Dataset excerpts:
* * * * *

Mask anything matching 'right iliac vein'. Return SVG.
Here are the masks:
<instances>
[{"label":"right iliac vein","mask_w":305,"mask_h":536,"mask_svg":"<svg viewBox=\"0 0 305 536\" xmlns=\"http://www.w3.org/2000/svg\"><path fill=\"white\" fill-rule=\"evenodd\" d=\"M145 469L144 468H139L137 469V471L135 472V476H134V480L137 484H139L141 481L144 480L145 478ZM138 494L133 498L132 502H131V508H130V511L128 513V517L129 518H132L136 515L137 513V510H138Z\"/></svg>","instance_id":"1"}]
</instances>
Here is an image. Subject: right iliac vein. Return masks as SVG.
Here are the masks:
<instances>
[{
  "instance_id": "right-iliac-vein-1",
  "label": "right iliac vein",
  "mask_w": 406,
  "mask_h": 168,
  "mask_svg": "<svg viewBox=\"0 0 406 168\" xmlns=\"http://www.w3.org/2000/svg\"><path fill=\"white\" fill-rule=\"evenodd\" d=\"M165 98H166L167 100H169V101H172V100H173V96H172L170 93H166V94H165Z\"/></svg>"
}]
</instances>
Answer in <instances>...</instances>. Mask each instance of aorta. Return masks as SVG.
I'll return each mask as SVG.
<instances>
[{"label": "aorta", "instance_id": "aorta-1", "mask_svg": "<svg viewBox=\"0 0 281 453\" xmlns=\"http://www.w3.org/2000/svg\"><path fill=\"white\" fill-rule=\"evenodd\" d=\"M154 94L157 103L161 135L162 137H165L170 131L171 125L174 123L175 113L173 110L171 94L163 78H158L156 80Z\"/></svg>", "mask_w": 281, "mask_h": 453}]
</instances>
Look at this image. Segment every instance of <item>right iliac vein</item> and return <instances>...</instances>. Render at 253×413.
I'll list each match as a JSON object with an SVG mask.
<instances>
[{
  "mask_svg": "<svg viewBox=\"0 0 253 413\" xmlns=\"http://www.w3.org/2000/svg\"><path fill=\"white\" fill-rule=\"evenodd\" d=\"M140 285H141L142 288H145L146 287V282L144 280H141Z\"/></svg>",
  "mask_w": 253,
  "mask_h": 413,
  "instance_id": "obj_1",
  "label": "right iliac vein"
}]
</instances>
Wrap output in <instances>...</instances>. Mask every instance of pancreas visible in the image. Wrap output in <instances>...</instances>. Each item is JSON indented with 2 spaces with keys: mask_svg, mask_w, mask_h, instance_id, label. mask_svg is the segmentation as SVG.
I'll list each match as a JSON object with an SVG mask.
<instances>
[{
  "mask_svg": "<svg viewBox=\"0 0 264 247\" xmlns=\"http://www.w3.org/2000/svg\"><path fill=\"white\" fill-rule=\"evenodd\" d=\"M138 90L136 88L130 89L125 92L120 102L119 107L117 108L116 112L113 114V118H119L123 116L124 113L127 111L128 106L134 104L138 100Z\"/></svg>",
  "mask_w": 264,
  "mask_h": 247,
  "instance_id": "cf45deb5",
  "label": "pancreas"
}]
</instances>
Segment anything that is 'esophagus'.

* * * * *

THE TASK:
Quote the data above in full, changing nothing.

OUTPUT FOR THIS EXERCISE:
Mask anything matching 'right iliac vein'. Return SVG.
Here are the masks:
<instances>
[{"label":"right iliac vein","mask_w":305,"mask_h":536,"mask_svg":"<svg viewBox=\"0 0 305 536\" xmlns=\"http://www.w3.org/2000/svg\"><path fill=\"white\" fill-rule=\"evenodd\" d=\"M145 469L144 468H139L137 469V471L135 472V476H134V480L137 484H139L141 481L144 480L145 478ZM138 494L133 498L132 502H131V508H130V511L128 513V517L129 518H132L136 515L137 513V510H138Z\"/></svg>","instance_id":"1"}]
</instances>
Here is an image. Subject: right iliac vein. Return masks as SVG.
Here are the masks:
<instances>
[{
  "instance_id": "right-iliac-vein-1",
  "label": "right iliac vein",
  "mask_w": 406,
  "mask_h": 168,
  "mask_svg": "<svg viewBox=\"0 0 406 168\" xmlns=\"http://www.w3.org/2000/svg\"><path fill=\"white\" fill-rule=\"evenodd\" d=\"M165 98H166L167 100H169V101H172V100H173V96H172L170 93H166V94H165Z\"/></svg>"
}]
</instances>
Answer in <instances>...</instances>. Mask each instance of aorta. Return masks as SVG.
I'll return each mask as SVG.
<instances>
[{"label": "aorta", "instance_id": "aorta-1", "mask_svg": "<svg viewBox=\"0 0 281 453\" xmlns=\"http://www.w3.org/2000/svg\"><path fill=\"white\" fill-rule=\"evenodd\" d=\"M154 94L157 103L161 135L162 137H165L170 131L171 125L174 123L175 113L173 110L171 94L163 78H158L156 80Z\"/></svg>", "mask_w": 281, "mask_h": 453}]
</instances>
Look at this image. Segment every instance of <item>right iliac vein</item> and return <instances>...</instances>. Render at 253×413.
I'll list each match as a JSON object with an SVG mask.
<instances>
[{
  "mask_svg": "<svg viewBox=\"0 0 253 413\" xmlns=\"http://www.w3.org/2000/svg\"><path fill=\"white\" fill-rule=\"evenodd\" d=\"M140 285H141L142 288H145L146 287V282L144 280H141Z\"/></svg>",
  "mask_w": 253,
  "mask_h": 413,
  "instance_id": "obj_1",
  "label": "right iliac vein"
}]
</instances>
Wrap output in <instances>...</instances>. Mask every instance of pancreas visible in the image. Wrap output in <instances>...</instances>. Each item is JSON indented with 2 spaces with keys: mask_svg, mask_w, mask_h, instance_id, label. mask_svg is the segmentation as SVG.
I'll list each match as a JSON object with an SVG mask.
<instances>
[{
  "mask_svg": "<svg viewBox=\"0 0 264 247\" xmlns=\"http://www.w3.org/2000/svg\"><path fill=\"white\" fill-rule=\"evenodd\" d=\"M138 90L136 88L130 89L125 92L120 102L119 107L117 108L116 112L113 114V118H119L123 116L124 113L127 111L128 106L134 104L138 100Z\"/></svg>",
  "mask_w": 264,
  "mask_h": 247,
  "instance_id": "cf45deb5",
  "label": "pancreas"
}]
</instances>
Segment anything that is 'esophagus'.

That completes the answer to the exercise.